Les rares fois oû il s'absentait nous savions qu'il était de retour à ce bruit particulier du moteur de sa voiture qui résonnait de loin , se reverbérant sur les couches ascendantes de l'air chaud des journées de printemps. Que de fois je l'ai entendu de la cour de ma maison, souvent à l'heure du repas de midi. Il fallait alors préparer en hâte les affaires de maths ou de sciences avant que la cloche ne sonne sous les impulsions énérgiques de Mme Andrée Lanusse, autre prof qui mériterait avec MELLE REVEL un autre hommage.
Il m'est arrivé de le voir descendre de l'école de filles du plateau dont son épouse était directrice et oû il résidait, couper à travers le jardin de la mairie et déboucher sur la rue principale de Bou-Saâda tout en croquant un navet fraîchement '"récolté". Bou-Saâda, en ce temps là, était auto-suffisante en légumes frais et bio.
Je me souviens qu'un après-midi nous étions en cours d'anglais et j'avais tellement fait m'"l'intéressant" que Mme De Lassen me mis dehors. Un malheur n'arrivant jamais seul, voilà que M. CHRISTEN arriva, tenant des documents à la main, et me voyant dehors puni à l'évidence, il m'asséna une gifle si mémorable que j'en évoque toujours la brûlure sur ma joue.
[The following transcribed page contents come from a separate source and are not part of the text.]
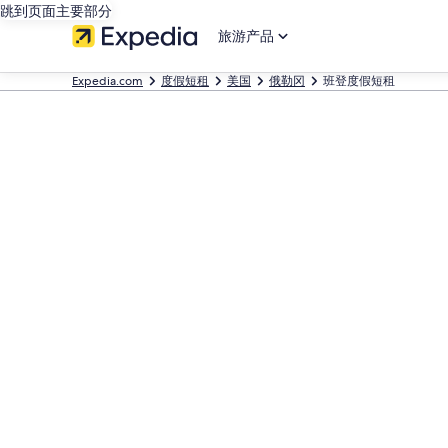
跳到页面主要部分
旅游产品
Expedia.com
度假短租
美国
俄勒冈
班登度假短租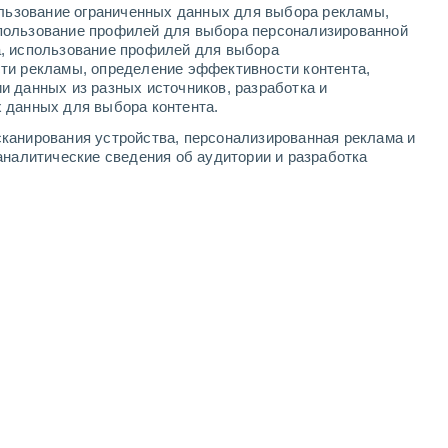
ользование ограниченных данных для выбора рекламы,
-
9
м/с
3
-
8
м/с
5
-
9
м/с
3
-
8
м/с
пользование профилей для выбора персонализированной
а, использование профилей для выбора
ти рекламы, определение эффективности контента,
а
и данных из разных источников, разработка и
 данных для выбора контента.
Северо-восточный
0 Низкий
канирования устройства, персонализированная реклама и
3
-
5 м/с
FPS:
нет
аналитические сведения об аудитории и разработка
Северо-восточный
0 Низкий
4
-
8 м/с
FPS:
нет
Северо-восточный
0 Низкий
3
-
8 м/с
FPS:
нет
Северо-восточный
0 Низкий
3
-
5 м/с
FPS:
нет
Северо-восточный
1 Низкий
2
-
5 м/с
FPS:
нет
Mais en dépit de tout cela, la crainte qu'on avait de luin'était pas due à la peur; elle était la conséquence du respect du maître que nos parents nous inculquaient et au sentiment enfoui en nous-mêmes que ce qu'il faisait était pour notre bien.
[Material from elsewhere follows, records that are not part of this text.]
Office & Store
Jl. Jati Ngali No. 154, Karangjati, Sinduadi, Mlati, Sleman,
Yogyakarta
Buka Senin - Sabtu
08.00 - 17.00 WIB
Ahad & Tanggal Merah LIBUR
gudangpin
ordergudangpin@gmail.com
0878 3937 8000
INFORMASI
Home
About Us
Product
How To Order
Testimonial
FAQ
Il m'a tellement marqué que, bien plus tard, quand je suis devenu moi-même enseignant, j'ai adopté sa manière de souligner les titres , d'une ligne brisée comme les lignes qui symbolisent la mer, ce qui lui évitait d'utiliser la règle. Mais je n'ai jamais compris pourquoi il mouillait son doigt de sa salive pour effacer tel ou tel mot au tableau.